Elizabeth se ajeitou no sofá e segurou as mãos dela em sinal de acalma-la.

- Tudo bem, tudo bem. Mas o que ocorreu depois que você a beijou? – quis saber a outra.

- Ela retribuiu. – um silêncio tomou conta daquela sala. Sophie olhou para sua amiga e Elizabeth ainda estava sem pronunciar nada. – Diga alguma coisa!

- Está com medo do que pode ocorrer depois ou está com medo de não poder beijá-la novamente? – Elizabeth sorriu descaradamente para ela. O que fez Sophie bater nela com uma almofada.

- Ah, parece que você está de bom humor! Às vezes eu prefiro quando o seu modo “séria” está ligado. – revirou os olhos a outra.

- Tudo bem, Lora, a rainha do gelo sabe se cuidar e acredito que ela mais do que você quer ter uma boa conversa sobre tudo isso. Então acredito que não seja as tropas Russas e o exército Ucraniano que irá impedir da sua detetive voltar para casa. – tocou na mão da loira que a olhou novamente. – Não é o que você quer ouvir, mas você precisa só esperar agora, minha amiga. Eu espero mesmo que ela volte a salva o que vai ocorrer! Vamos mandar nossos pensamentos positivos para ela.

Sophie se inclinou para a frente e pegou o presente que Valquíria havia dado para ela.

- Esse é o presente? – ela apontou para o embrulho já aberto.

- Sim... – a loira entregou o embrulho para a outra. Izzy pegou o embrulho e retirou o cartão um cartão branco com letras douradas. Nele estava escrito:

 

“Sophie,

Gostaria de parabeniza-la no seu aniversário pessoalmente, contudo fados me levam para longe. Embora, fisicamente não possa estar com você nesta data, quero que saiba que nos últimos quatro anos você foi um guia para mim. Os inúmeros casos que solucionamos, o desfecho das histórias que resolvemos. Você é o meu Norte nos casos, meu ponto de referência. Eu desejo meus sinceros votos de felicidade minha estrela guia!

Com muito carinho e amor

Valquíria Van Dahl”

- Uau! – Elizabeth perdeu o folego ao ler aquele cartão e viu o que continha, uma bússola de bolso feita de ouro com um pequeno fio delicado. – Há muita intensidade escrita aqui!

- Valquíria tem dificuldade em se expressar e baixa habilidade social desde que seus pais foram mortos em 2001, depois ela teve que passar por mais perdas dos seus companheiros de equipe e isso dificultou ainda mais seu processo de comunicação com as pessoas. Mas claramente ela tentou demonstrar todo o carinho, atenção e apoio que sente. Nesses últimos anos ela vem mudando drasticamente, inclusive comigo. Ganhando cada vez mais sociabilidade. Pode acreditar, alguns anos atrás ninguém teria feito a Valquíria ir para a sua casa de praia, nem mesmo eu.
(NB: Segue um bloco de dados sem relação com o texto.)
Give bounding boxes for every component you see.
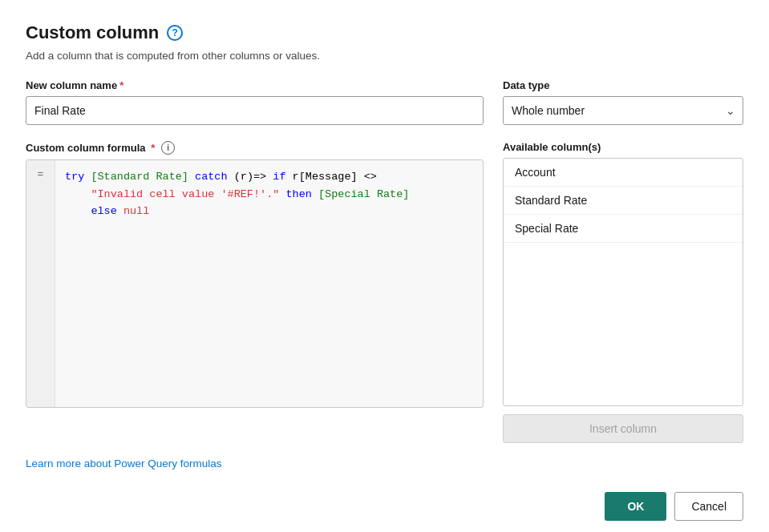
list-item[interactable]: Special Rate — [504, 215, 743, 243]
data-type-label: Data type — [503, 79, 743, 91]
title-row: Custom column ? — [26, 22, 743, 43]
dialog-subtitle: Add a column that is computed from other… — [26, 50, 743, 62]
data-type-select-wrapper: Whole number ⌄ — [503, 96, 743, 125]
available-columns-label: Available column(s) — [503, 141, 743, 153]
custom-column-dialog: Custom column ? Add a column that is com… — [0, 0, 769, 532]
formula-label: Custom column formula * — [26, 142, 155, 154]
dialog-title: Custom column — [26, 22, 159, 43]
dialog-footer: OK Cancel — [26, 492, 743, 521]
cancel-button[interactable]: Cancel — [674, 492, 743, 521]
column-name-label: New column name* — [26, 79, 484, 91]
available-columns-group: Available column(s) AccountStandard Rate… — [503, 141, 743, 443]
learn-more-link[interactable]: Learn more about Power Query formulas — [26, 457, 222, 470]
insert-column-button[interactable]: Insert column — [503, 414, 743, 443]
list-item[interactable]: Standard Rate — [504, 187, 743, 215]
data-type-select[interactable]: Whole number — [503, 96, 743, 125]
ok-button[interactable]: OK — [605, 492, 666, 521]
help-icon[interactable]: ? — [167, 25, 183, 41]
formula-gutter: = — [26, 160, 55, 407]
formula-row: Custom column formula * i = try [Standar… — [26, 141, 743, 443]
formula-editor[interactable]: = try [Standard Rate] catch (r)=> if r[M… — [26, 159, 484, 408]
column-name-group: New column name* — [26, 79, 484, 125]
formula-content[interactable]: try [Standard Rate] catch (r)=> if r[Mes… — [55, 160, 483, 407]
formula-group: Custom column formula * i = try [Standar… — [26, 141, 484, 443]
data-type-group: Data type Whole number ⌄ — [503, 79, 743, 125]
list-item[interactable]: Account — [504, 159, 743, 187]
top-form-row: New column name* Data type Whole number … — [26, 79, 743, 125]
formula-label-row: Custom column formula * i — [26, 141, 484, 155]
column-name-input[interactable] — [26, 96, 484, 125]
columns-list: AccountStandard RateSpecial Rate — [503, 158, 743, 406]
info-icon[interactable]: i — [161, 141, 175, 155]
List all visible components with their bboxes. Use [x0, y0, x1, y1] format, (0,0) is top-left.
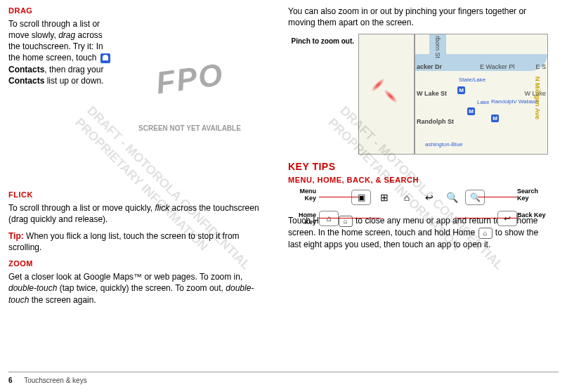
home-glyph: ⌂: [398, 190, 416, 204]
street-label: rborn St: [434, 36, 442, 58]
pinch-label: Pinch to zoom out.: [288, 34, 354, 155]
pinch-intro: You can also zoom in or out by pinching …: [288, 6, 548, 28]
search-key-icon: 🔍: [465, 190, 485, 205]
text: Get a closer look at Google Maps™ or web…: [8, 272, 242, 282]
zoom-paragraph: Get a closer look at Google Maps™ or web…: [8, 271, 268, 306]
flick-heading: FLICK: [8, 190, 268, 200]
home-inline-icon: ⌂: [478, 228, 493, 239]
menu-home-back-search-heading: MENU, HOME, BACK, & SEARCH: [288, 175, 548, 185]
text: the screen again.: [29, 295, 96, 305]
text: , then drag your: [44, 65, 103, 74]
zoom-heading: ZOOM: [8, 259, 268, 269]
tip-paragraph: Tip: When you flick a long list, touch t…: [8, 230, 268, 253]
tip-text: When you flick a long list, touch the sc…: [8, 231, 240, 252]
metro-icon: M: [457, 86, 465, 94]
text-em: flick: [155, 203, 170, 213]
transit-label: ashington-Blue: [425, 141, 462, 149]
search-key-label: Search Key: [517, 188, 548, 202]
street-label: acker Dr: [417, 63, 442, 71]
drag-paragraph: To scroll through a list or move slowly,…: [8, 18, 112, 86]
street-label: E Wacker Pl: [480, 63, 514, 71]
text: (tap twice, quickly) the screen. To zoom…: [57, 283, 226, 293]
menu-glyph: ⊞: [375, 190, 393, 204]
home-key-icon: ⌂: [319, 211, 339, 226]
footer-rule: [8, 372, 559, 372]
street-label: N Micigan Ave: [533, 77, 542, 119]
street-label: W Lake St: [417, 89, 447, 98]
text: list up or down.: [44, 76, 103, 86]
tip-label: Tip:: [8, 231, 24, 241]
footer: 6 Touchscreen & keys: [8, 376, 87, 386]
menu-key-label: Menu Key: [288, 188, 316, 202]
contacts-icon: [100, 53, 110, 63]
back-key-label: Back Key: [517, 212, 548, 219]
text-bold: Contacts: [8, 76, 44, 86]
home-key-label: Home Key: [288, 212, 316, 226]
map-figure: Pinch to zoom out. rborn St acker Dr E W…: [288, 34, 548, 155]
text: To scroll through a list or move quickly…: [8, 203, 155, 213]
search-glyph: 🔍: [443, 190, 461, 204]
back-key-icon: ↩: [497, 211, 517, 226]
street-label: Randolph St: [417, 117, 454, 126]
text-em: double-touch: [8, 283, 57, 293]
map-large: rborn St acker Dr E Wacker Pl E S State/…: [415, 34, 548, 155]
page-number: 6: [8, 377, 13, 384]
transit-label: State/Lake: [459, 77, 485, 84]
text-em: drag: [58, 30, 75, 40]
map-small: [358, 34, 415, 155]
menu-key-icon: ▣: [351, 190, 371, 205]
footer-section: Touchscreen & keys: [24, 377, 87, 384]
transit-label: Lake: [477, 99, 489, 107]
back-glyph: ↩: [420, 190, 438, 204]
fpo-placeholder: FPO SCREEN NOT YET AVAILABLE: [119, 18, 260, 173]
metro-icon: M: [491, 115, 499, 122]
drag-heading: DRAG: [8, 6, 268, 16]
fpo-subtitle: SCREEN NOT YET AVAILABLE: [138, 124, 241, 133]
pinch-gesture-icon: [372, 77, 403, 107]
transit-label: Randolph/ Wabash: [491, 99, 539, 105]
street-label: E S: [535, 63, 546, 71]
softkey-diagram: Menu Key Home Key Search Key Back Key ▣ …: [288, 190, 548, 205]
text-bold: Contacts: [8, 65, 44, 74]
flick-paragraph: To scroll through a list or move quickly…: [8, 202, 268, 225]
key-tips-heading: KEY TIPS: [288, 160, 548, 174]
metro-icon: M: [467, 107, 475, 115]
fpo-text: FPO: [153, 53, 226, 104]
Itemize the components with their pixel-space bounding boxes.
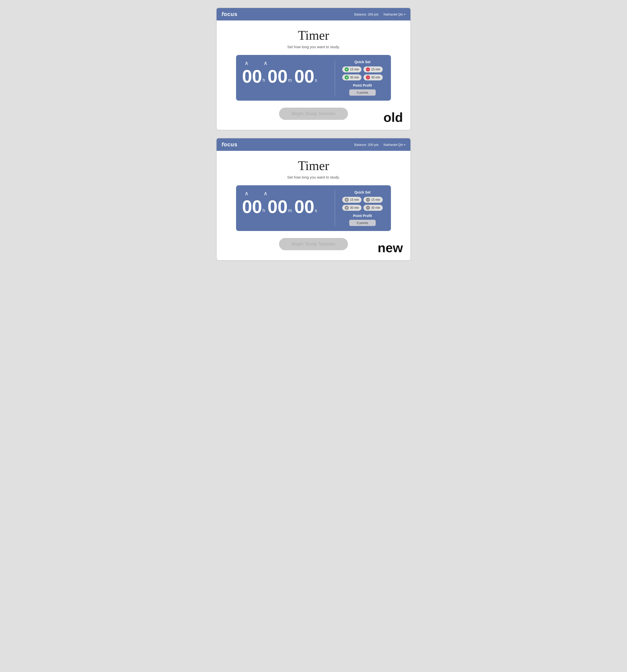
- points-badge: 0 points: [349, 220, 376, 226]
- quick-set-title: Quick Set: [354, 60, 371, 64]
- timer-divider: [335, 190, 335, 226]
- hours-number: 00: [242, 67, 262, 86]
- minus-icon: −: [366, 75, 370, 79]
- hours-unit: h: [262, 78, 265, 86]
- qs-btn-label: 30 min: [371, 76, 380, 79]
- quick-set-btn-2[interactable]: +30 min: [342, 74, 362, 80]
- qs-btn-label: 15 min: [350, 198, 359, 201]
- minutes-up-arrow[interactable]: ∧: [263, 60, 268, 67]
- minutes-unit: m: [288, 208, 292, 216]
- plus-icon: +: [345, 206, 349, 210]
- qs-btn-label: 15 min: [350, 68, 359, 71]
- minus-icon: −: [366, 198, 370, 202]
- quick-set-btn-1[interactable]: −15 min: [364, 197, 383, 203]
- seconds-unit: s: [315, 78, 317, 86]
- timer-left: ∧∧00h00m00s: [242, 60, 330, 96]
- quick-set-title: Quick Set: [354, 190, 371, 194]
- quick-set-btn-3[interactable]: −30 min: [364, 74, 383, 80]
- app-logo[interactable]: focus: [222, 141, 237, 148]
- quick-set-btn-1[interactable]: −15 min: [364, 67, 383, 72]
- timer-right: Quick Set+15 min−15 min+30 min−30 minPoi…: [340, 190, 385, 226]
- seconds-unit: s: [315, 208, 317, 216]
- minutes-number: 00: [268, 198, 287, 216]
- quick-set-btn-3[interactable]: −30 min: [364, 205, 383, 211]
- point-profit-title: Point Profit: [353, 83, 372, 88]
- page-title: Timer: [298, 158, 329, 173]
- corner-label-new: new: [378, 240, 403, 255]
- quick-set-btn-0[interactable]: +15 min: [342, 67, 362, 72]
- user-menu[interactable]: Nathaniel Qin ▾: [384, 143, 405, 147]
- plus-icon: +: [345, 67, 349, 71]
- balance-display: Balance: 200 pts: [354, 143, 378, 147]
- minus-icon: −: [366, 67, 370, 71]
- timer-right: Quick Set+15 min−15 min+30 min−30 minPoi…: [340, 60, 385, 96]
- timer-display: 00h00m00s: [242, 67, 320, 86]
- hours-up-arrow[interactable]: ∧: [245, 190, 249, 197]
- qs-btn-label: 30 min: [371, 206, 380, 210]
- hours-number: 00: [242, 198, 262, 216]
- app-logo[interactable]: focus: [222, 11, 237, 18]
- begin-study-button[interactable]: Begin Study Session: [279, 238, 348, 250]
- qs-btn-label: 15 min: [371, 198, 380, 201]
- panel-new: focusBalance: 200 ptsNathaniel Qin ▾Time…: [216, 138, 411, 261]
- user-menu[interactable]: Nathaniel Qin ▾: [384, 13, 405, 16]
- minus-icon: −: [366, 206, 370, 210]
- chevron-down-icon: ▾: [404, 13, 405, 16]
- qs-btn-label: 30 min: [350, 76, 359, 79]
- panel-old: focusBalance: 200 ptsNathaniel Qin ▾Time…: [216, 7, 411, 130]
- minutes-number: 00: [268, 67, 287, 86]
- page-title: Timer: [298, 28, 329, 43]
- quick-set-btn-2[interactable]: +30 min: [342, 205, 362, 211]
- points-badge: 0 points: [349, 89, 376, 96]
- quick-set-row: +30 min−30 min: [342, 74, 383, 80]
- navbar-right: Balance: 200 ptsNathaniel Qin ▾: [354, 143, 405, 147]
- quick-set-row: +15 min−15 min: [342, 197, 383, 203]
- hours-up-arrow[interactable]: ∧: [245, 60, 249, 67]
- navbar: focusBalance: 200 ptsNathaniel Qin ▾: [216, 138, 411, 151]
- timer-display: 00h00m00s: [242, 198, 320, 216]
- page-subtitle: Set how long you want to study.: [287, 175, 340, 179]
- quick-set-row: +30 min−30 min: [342, 205, 383, 211]
- balance-display: Balance: 200 pts: [354, 13, 378, 16]
- timer-arrows: ∧∧: [242, 190, 268, 197]
- quick-set-row: +15 min−15 min: [342, 67, 383, 72]
- timer-card: ∧∧00h00m00sQuick Set+15 min−15 min+30 mi…: [236, 185, 391, 231]
- timer-card: ∧∧00h00m00sQuick Set+15 min−15 min+30 mi…: [236, 55, 391, 101]
- page-subtitle: Set how long you want to study.: [287, 45, 340, 49]
- corner-label-old: old: [384, 110, 403, 125]
- minutes-up-arrow[interactable]: ∧: [263, 190, 268, 197]
- timer-arrows: ∧∧: [242, 60, 268, 67]
- minutes-unit: m: [288, 78, 292, 86]
- plus-icon: +: [345, 198, 349, 202]
- chevron-down-icon: ▾: [404, 143, 405, 146]
- navbar-right: Balance: 200 ptsNathaniel Qin ▾: [354, 13, 405, 16]
- begin-study-button[interactable]: Begin Study Session: [279, 107, 348, 120]
- seconds-number: 00: [294, 67, 314, 86]
- qs-btn-label: 30 min: [350, 206, 359, 210]
- timer-divider: [335, 60, 335, 96]
- quick-set-btn-0[interactable]: +15 min: [342, 197, 362, 203]
- main-content: TimerSet how long you want to study.∧∧00…: [216, 21, 411, 130]
- plus-icon: +: [345, 75, 349, 79]
- qs-btn-label: 15 min: [371, 68, 380, 71]
- point-profit-title: Point Profit: [353, 214, 372, 218]
- seconds-number: 00: [294, 198, 314, 216]
- hours-unit: h: [262, 208, 265, 216]
- timer-left: ∧∧00h00m00s: [242, 190, 330, 226]
- navbar: focusBalance: 200 ptsNathaniel Qin ▾: [216, 8, 411, 21]
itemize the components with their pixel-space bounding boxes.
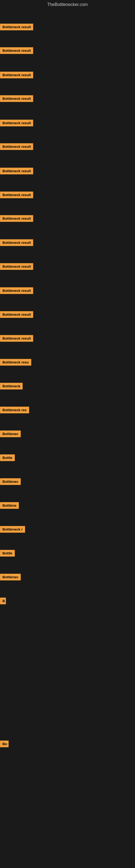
bottleneck-badge: Bottleneck result bbox=[0, 95, 33, 102]
bottleneck-badge: Bottleneck bbox=[0, 383, 23, 390]
bottleneck-result-item[interactable]: Bottlenec bbox=[0, 574, 21, 582]
bottleneck-badge: Bottleneck result bbox=[0, 287, 33, 294]
bottleneck-result-item[interactable]: Bottleneck result bbox=[0, 287, 33, 295]
bottleneck-result-item[interactable]: Bottle bbox=[0, 550, 15, 558]
bottleneck-badge: Bottleneck res bbox=[0, 407, 29, 413]
bottleneck-result-item[interactable]: Bottlenec bbox=[0, 478, 21, 486]
bottleneck-result-item[interactable]: Bottleneck result bbox=[0, 167, 33, 176]
bottleneck-result-item[interactable]: Bottleneck result bbox=[0, 120, 33, 127]
bottleneck-result-item[interactable]: Bottle bbox=[0, 454, 15, 462]
bottleneck-badge: Bottleneck result bbox=[0, 167, 33, 175]
bottleneck-result-item[interactable]: Bottleneck result bbox=[0, 47, 33, 55]
bottleneck-badge: Bottleneck result bbox=[0, 335, 33, 342]
bottleneck-result-item[interactable]: Bottleneck result bbox=[0, 263, 33, 271]
bottleneck-badge: Bottlenec bbox=[0, 574, 21, 581]
bottleneck-result-item[interactable]: Bottlene bbox=[0, 502, 19, 510]
bottleneck-badge: Bottlene bbox=[0, 502, 19, 509]
bottleneck-badge: Bottleneck result bbox=[0, 120, 33, 126]
bottleneck-result-item[interactable]: Bottleneck resu bbox=[0, 359, 31, 367]
bottleneck-result-item[interactable]: Bo bbox=[0, 741, 9, 748]
bottleneck-badge: Bottlenec bbox=[0, 478, 21, 485]
bottleneck-result-item[interactable]: Bottleneck result bbox=[0, 335, 33, 343]
bottleneck-result-item[interactable]: Bottleneck result bbox=[0, 95, 33, 103]
bottleneck-result-item[interactable]: Bottleneck result bbox=[0, 72, 33, 80]
bottleneck-badge: Bottleneck r bbox=[0, 526, 25, 533]
bottleneck-badge: Bottleneck result bbox=[0, 143, 33, 150]
bottleneck-badge: Bottleneck result bbox=[0, 263, 33, 270]
bottleneck-badge: Bo bbox=[0, 741, 9, 747]
bottleneck-result-item[interactable]: Bottleneck result bbox=[0, 239, 33, 247]
bottleneck-result-item[interactable]: Bottleneck res bbox=[0, 407, 29, 414]
bottleneck-badge: Bottleneck result bbox=[0, 47, 33, 54]
bottleneck-result-item[interactable]: Bottleneck r bbox=[0, 526, 25, 534]
bottleneck-result-item[interactable]: B bbox=[0, 597, 6, 606]
bottleneck-result-item[interactable]: Bottleneck result bbox=[0, 311, 33, 319]
bottleneck-badge: Bottle bbox=[0, 454, 15, 461]
bottleneck-badge: B bbox=[0, 597, 6, 604]
site-title: TheBottlenecker.com bbox=[0, 0, 135, 8]
bottleneck-badge: Bottleneck result bbox=[0, 24, 33, 30]
bottleneck-badge: Bottleneck result bbox=[0, 191, 33, 198]
bottleneck-result-item[interactable]: Bottlenec bbox=[0, 431, 21, 438]
bottleneck-result-item[interactable]: Bottleneck result bbox=[0, 191, 33, 199]
bottleneck-badge: Bottlenec bbox=[0, 431, 21, 437]
bottleneck-result-item[interactable]: Bottleneck bbox=[0, 383, 23, 391]
bottleneck-badge: Bottleneck result bbox=[0, 239, 33, 246]
bottleneck-result-item[interactable]: Bottleneck result bbox=[0, 24, 33, 31]
bottleneck-badge: Bottleneck result bbox=[0, 72, 33, 79]
bottleneck-badge: Bottleneck result bbox=[0, 311, 33, 318]
bottleneck-result-item[interactable]: Bottleneck result bbox=[0, 215, 33, 223]
bottleneck-result-item[interactable]: Bottleneck result bbox=[0, 143, 33, 151]
bottleneck-badge: Bottle bbox=[0, 550, 15, 557]
bottleneck-badge: Bottleneck result bbox=[0, 215, 33, 222]
bottleneck-badge: Bottleneck resu bbox=[0, 359, 31, 366]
- Com base no que você vem me dizendo, o beijo, a carta, o presente, claramente vocês terão muito o que conversar. Durante esse tempo, você quer ficar mesmo por aqui, podemos ver alguma coisa para se fazer. – sugeriu a advogada não querendo deixar a amiga só.

- Não, está tudo bem. Não vou te atrapalhar e está tudo controlado, agradeço a oferta. – recusou de forma polida.